> [Assignment]: Below are records to give again exactly; omit each image they contain.

[Start of section]

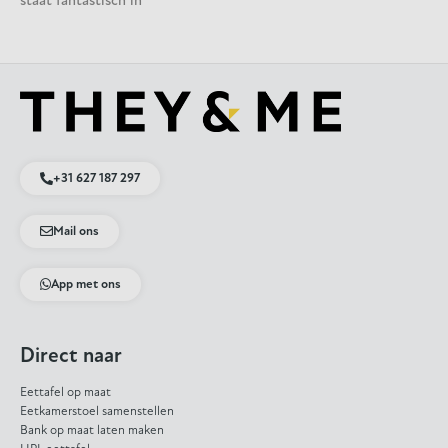
staat fantastisch in
+31 627 187 297
Mail ons
App met ons
Direct naar
Eettafel op maat
Eetkamerstoel samenstellen
Bank op maat laten maken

[End of section]

> [Exercise answer]:
staat fantastisch in
+31 627 187 297
Mail ons
App met ons
Direct naar
Eettafel op maat
Eetkamerstoel samenstellen
Bank op maat laten maken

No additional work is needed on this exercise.